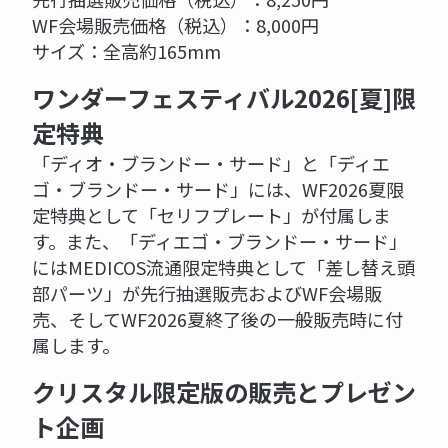
WF会場販売価格（税込）：8,000円
サイズ：全高約165mm
ワンダーフェスティバル2026[夏]限
定特典
「ディオ・ブランドー・サード」と「ディエ
ゴ・ブランドー・サード」には、WF2026夏限
定特典として「セリフプレート」が付属しま
す。また、「ディエゴ・ブランドー・サード」
にはMEDICOS流通限定特典として「差し替え頭
部パーツ」が先行抽選販売およびWF会場販
売、そしてWF2026夏終了後の一般販売時に付
属します。
クリスタル限定版の販売とプレゼン
ト企画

*-*-*

→ EXERCISE AIM: Exact retyping is needed for the line with "す。また、「ディエゴ・ブランドー・サード」" and for each line after it through the end of the listing above; no other lines belong.

→ SOLUTION:
す。また、「ディエゴ・ブランドー・サード」
にはMEDICOS流通限定特典として「差し替え頭
部パーツ」が先行抽選販売およびWF会場販
売、そしてWF2026夏終了後の一般販売時に付
属します。
クリスタル限定版の販売とプレゼン
ト企画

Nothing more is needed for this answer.